Accompanying drawing explanation

Fig. 1 is the schematic perspective view of multiple electron beam melting of providing of the utility model embodiment and milling compound 3D printing device;

Fig. 2 is the simple and easy schematic diagram that multiple electron beam melting of providing of the utility model embodiment and milling compound 3D printing device adopt two electron beam emitting structurals and a milling head;

Fig. 3 is the simple and easy schematic diagram that multiple electron beam melting of providing of the utility model embodiment and milling compound 3D printing device adopt three electron beam emitting structurals and a milling head;

Fig. 4 is the simple and easy schematic diagram that multiple electron beam melting of providing of the utility model embodiment and milling compound 3D printing device adopt four electron beam emitting structurals and a milling head.

Detailed description of the invention

In order to make the purpose of this utility model, technical scheme and advantage clearly understand, below in conjunction with drawings and Examples, the utility model is further elaborated.Should be appreciated that specific embodiment described herein only in order to explain the utility model, and be not used in restriction the utility model.

Below in conjunction with specific embodiment, realization of the present utility model is described in detail.

As shown in figures 1-4, be preferred embodiment that the utility model provides.

The 3D printing device 1 that the utility model provides, is compounded with Milling Process and electron beam melting, and it may be used for shaping various part, as the part etc. needed for aeronautical manufacture industry.

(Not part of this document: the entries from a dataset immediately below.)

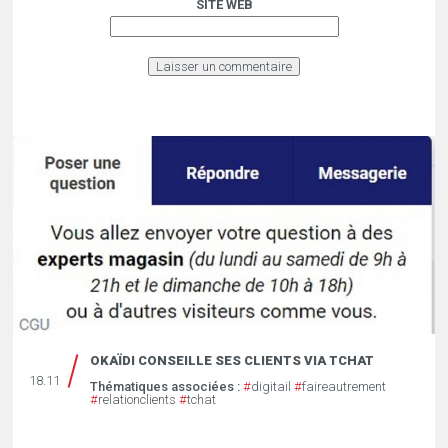
SITE WEB
OKAÏDI CONSEILLE SES CLIENTS VIA TCHAT
18.11
Thématiques associées :
#
digitail
#
faireautrement
#
relationclients
#
tchat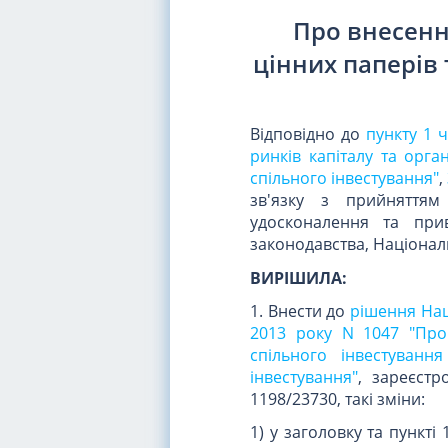
Про внесення
цінних паперів 
Відповідно до
пункту 1 
ринків капіталу та орга
спільного інвестування"
,
зв'язку з прийняття
удосконалення та при
законодавства, Національ
ВИРІШИЛА:
1. Внести до
рішення Нац
2013 року N 1047 "Про
спільного інвестуванн
інвестування"
, зареєстр
1198/23730, такі зміни:
1) у заголовку та пункті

Multiple electron beam melting and milling compound 3D printing device 1 comprise pedestal 100, paving powder structure, multiple electron beam emitting structural 101 and milling head 102, wherein, pedestal 100 is as the basis of whole 3D printing device 1, play carrying effect, pedestal 100 is provided with the processing platform 109 of vertically movement, and metal powder is laid on this processing platform 109; Paving powder vibrational power flow is on pedestal 100, and paving powder structure is used for metal powder etc. to be transported to processing platform 109, and metal powder forms metal bisque on processing platform 109; Multiple electron beam emitting structural 101 is separately in the outside being arranged in milling head 102 around shape, each electron beam emitting structural 101 is positioned at the top of processing platform 109, its transmitting can at the electron beam of horizontal plane movement, and this electron beam is used for carrying out subregion melt-processed to the metal bisque be formed on processing platform 109 is similar to body to form single or multiple lift.

Milling head 102 is positioned at the top of processing platform 109, this milling head 102 be positioned at multiple electron beam emitting structural 101 around encirclement among, that is, multiple electron beam emitting structural 101 is arranged around the periphery of milling head 102 separately, milling head 102 can be similar to body to multiple single or multiple lifts of melt molding on processing platform 109 and carry out Milling Process, and multiple single or multiple lift is similar to body connects as one.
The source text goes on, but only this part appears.